アイスランドの火山噴火がもたらした火山灰のために、ヨーロッパの航空路線は麻痺状態だ。当初はイギリス、オランダ、ベルギー、デンマーク、スカンディナヴィア半島など北ヨーロッパだけの影響に留まっていたが、風向きのために火山灰が南にも向ったため、より広範の地域で飛行禁止令が発令され、空港が閉鎖されている。

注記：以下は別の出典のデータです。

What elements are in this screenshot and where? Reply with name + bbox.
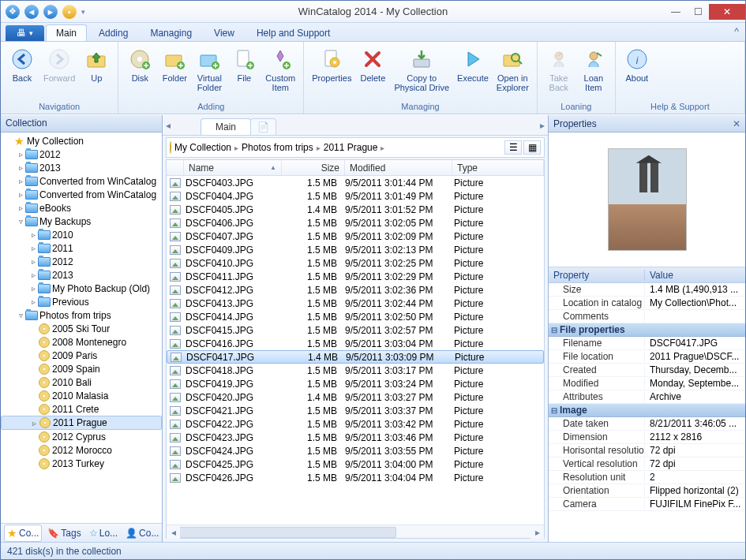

前回は、スウェーデンの外務大臣カール・ビルトが、ロンドンから飛行機に乗れなかったため、鉄道でベルギーのブリュッセルに移動し、ここから飛行機でストックホルムに戻ろうとしたものの、ブリュッセルの空港も閉鎖されていた、という可哀想な話を紹介した。

さて、その後どうしたかというと、彼はブリュッセルから車を手配し、ドイツのハンブルグを経て、フェリーに乗ってデンマークに渡り、そこから車での移動を続け、海峡大橋を渡ってスウェーデンにたどり着き、自身の故郷であるハッランド地方を通過し(ハッランド地方は美しい、とブログに書いている)、ヨーテボリでの党会合に合流したという。

地図で見ると、ロンドンからブリュッセルなんて、ブリュッセルからスウェーデンまでの道程に比べたら目と鼻の先、という気さえしてくる。


赤は領空が完全に閉鎖された国、黄色は領空の大部分が閉鎖された国。ただし、これは土曜日朝刊に掲載された地図なので、その後、さらに拡大されている。

ヨーロッパ全体では、1日に29000便の航空機が飛んでいるというが、このうち半分以上が欠航しているようだ。空路が閉鎖されたヨーロッパ各国では、陸路に変更して移動する人々のために、鉄道やバスが満席状態だ。

スウェーデンでも、ストックホルム-マルメ間ストックホルム-ヨーテボリ間の幹線が満席状態で、Intercity特急X2000の列車編成を長くして運行している。国鉄SJが言うには「キャパシティーを100%利用して一人でも多くの座席を確保しようと努めている」とのことだ。X2000の2編成連結(6両×2編成=12両)はもちろんのこと、ストックホルム-マルメ間では、前代未聞の3編成連結(18両)まで行われているとか。詳しいことは分からないが、おそらく停車駅ではプラットホームの長さが足りないだろうから、編成ごとに順番に2回か3回に分けて停車しているのではないだろうか?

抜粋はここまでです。